PhpGrammar Architecture
The Php Grammar uses the Lexer's declarative features to capture a small set of basic information, then routes to appropriate PHP functions for additional handling. There are words
and operators
. words
are basically any string of alphanumeric characters, including underscore and backslash. operators
are basically any symbol (or series of symbols) that have a particular meaning in the language.
There is a Handlers
trait which takes the basic information & routes it to an appropriate method. Operations are mapped from symbol to a string (like =
is assign
). Then operations are routed like $this->op_assign()
. Words like $this->op_function
(when the word function
hits).
There is an $xpn
(expression) ast used as a simple object to hold meta data / state information.
-
$xpn->declaration
is automatically appended to by whitespace, words, operators (maybe docblocks??? maybe comments ??). -
$xpn->words
is automatically appended to each time a word is encountered. -
$xpn->last_op
is the last operation recorded & is set automatically after an operation is done being handled. -
$xpn->waiting_for
is set by specific handlers for specific words/operators & checked by subsequent handlers to see if the state is correct. -
$xpn->head
... is sometimes set as an ast for something to be acted upon, but is not added to the regular ast stack. Idr the use case.

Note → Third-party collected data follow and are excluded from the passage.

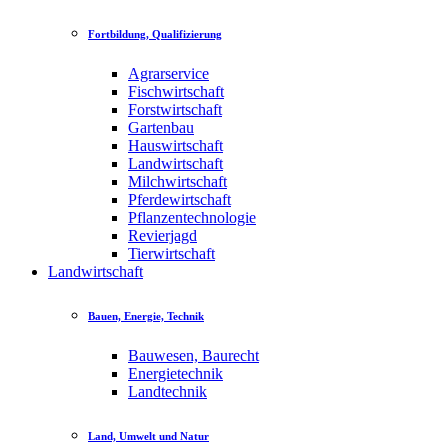
Fortbildung, Qualifizierung
Agrarservice
Fischwirtschaft
Forstwirtschaft
Gartenbau
Hauswirtschaft
Landwirtschaft
Milchwirtschaft
Pferdewirtschaft
Pflanzentechnologie
Revierjagd
Tierwirtschaft
Landwirtschaft
Bauen, Energie, Technik
Bauwesen, Baurecht
Energietechnik
Landtechnik
Land, Umwelt und Natur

Both declaration & words are reset to an empty array frequently by specific handlers.
Old notes from developing the idea of the current arcitechture
I'm thinking of a new paradigm where I catch EVERYTHING & at 'stoppers' I will process what has been captured. Essentially I will capture "words" which are .... and encapsulated sequence of characters. " i am a string"
is one word
because that's a single unit for parsing.

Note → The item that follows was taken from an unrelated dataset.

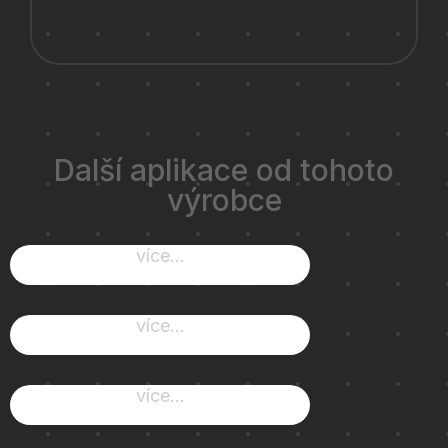
Další aplikace od tohoto
výrobce
více...
více...
více...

in public int $abc = "I am a thing";
, the words are:
- public
- int
- $abc
- =
- "I am a thing"
Then ;
is a stopper
. Maybe =
is a stopper, too.
The idea is that ... everything works out to be an expression made up of words and operators.
<?php
protected $whatever = 'cat';
/** abc */
static public function abc(bool $b): string {
$abc = "cat";
$def = "dog";
return "zeep";
}
It's gonna build the same kind of AST, but now I get to think about it differently.
so, protected $whatever =
.
When I hit =
, I know I have an assignment
operation
the left-hand words of that operation are ['protected', '$whatever']
;
The last word is the property name. All words before it are modifiers (which may include type).